When your column is headlined “It’s the Elderly, Stupid,” I guess readers should know what to expect. Robert Samuelson delivers in today‘s Washington Post (a column that will appear elsewhere around the country, unfortunately), in a nasty diatribe about the kind of debt debate he thinks the country should be having–one that blames older people:
Older Americans do not intend to ruin America, but as a group, that’s what they’re about. On average, the federal government supports each American 65 and over by about $26,000 a year (about $14,000 through Social Security, $12,000 through Medicare). At 65, the average American will live almost 20 more years. Should these sizable annual subsidies begin later and be less for some? It’s hard to discuss the budget realistically if you ignore most of what the budget does.
The Social Security money they’re stealing is theirs, of course–taken out of their paychecks over their entire working lives. What Samuelson is proposing–if he really wants to discuss the budget realistically–is that they should get less of their money back in order to maintain tax cuts for the rich.
Medicare is different, in large part because healthcare costs really have increased dramatically. That’s someone’s fault–apparently old people’s.

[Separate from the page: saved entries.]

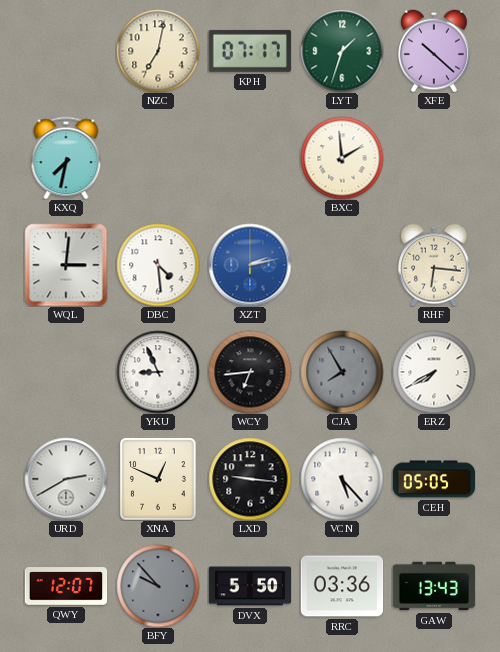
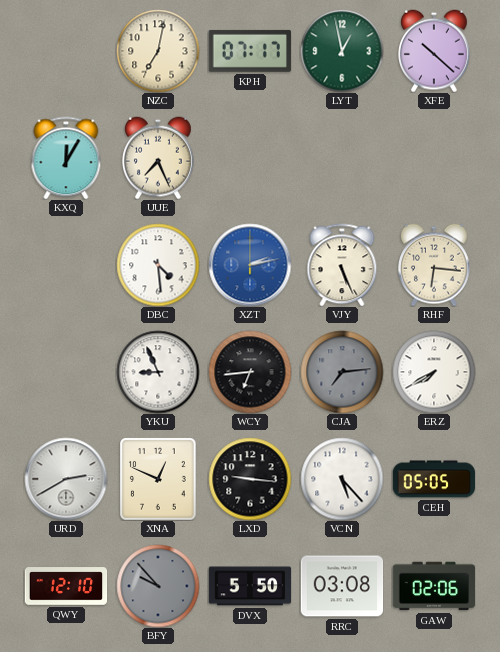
LYT: 1:33 -> 12:58
KXQ: 7:32 -> 12:05
UUE: none -> 7:26
BXC: 1:59 -> none
WQL: 3:01 -> none
VJY: none -> 5:26
CJA: 7:55 -> 7:14
QWY: 12:07 -> 12:10
RRC: 03:36 -> 03:08
GAW: 13:43 -> 02:06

Samuelson goes on to writes about the “contradiction” between people’s desire to do something about deficits and their belief that Social Security and Medicare shouldn’t be cut. Which isn’t a contradiction at all; people support reducing spending in other areas, like the military, and raising revenues via tax hikes on the wealthy. But here’s his case:
What sustains these contradictions is a mythology holding that, once people hit 65, most become poor. This justifies political dogma among Democrats that resists Social Security or Medicare cuts of even one dollar.
But the premise is wrong. True, some elderly live hand-to-mouth; many more are comfortable, and some are wealthy. The Kaiser Family Foundation reports the following for Medicare beneficiaries in 2010: 25 percent had savings and retirement accounts averaging $207,000 or more; among homeowners (four-fifths of those 65 and older), three-quarters had equity in their houses averaging $132,000; about 25 percent had incomes exceeding $47,000 (that’s for individuals, and couples would be higher).
So to say “most” old people are poor is wrong–and to prove that, he shows that some older people aren’t poor at all.
Go to the Kaiser report he’s citing, and you get a very different impression.
From the key findings:
–Half of all Medicare beneficiaries had incomes below $22,000 in 2010; less than 1 percent had incomes over $250,000.
–Half of all Medicare beneficiaries have less than $2,100 in retirement account savings (such as IRAs), and half of all Medicare beneficiaries have less than $31,000 in other financial assets (such as savings accounts)
But why focus on the average Medicare recipient when you can isolate the wealthiest and decry all seniors for their plan to “ruin America”? What Samuelson is saying that “we need to recognize that federal retiree programs often represent middle-class welfare.” What he actually seems to be saying is that there is inequality–rich people are getting richer. There are ways to redistribute that wealth in order to pay for everyone’s healthcare. But something tells me that’s not what he’s advocating.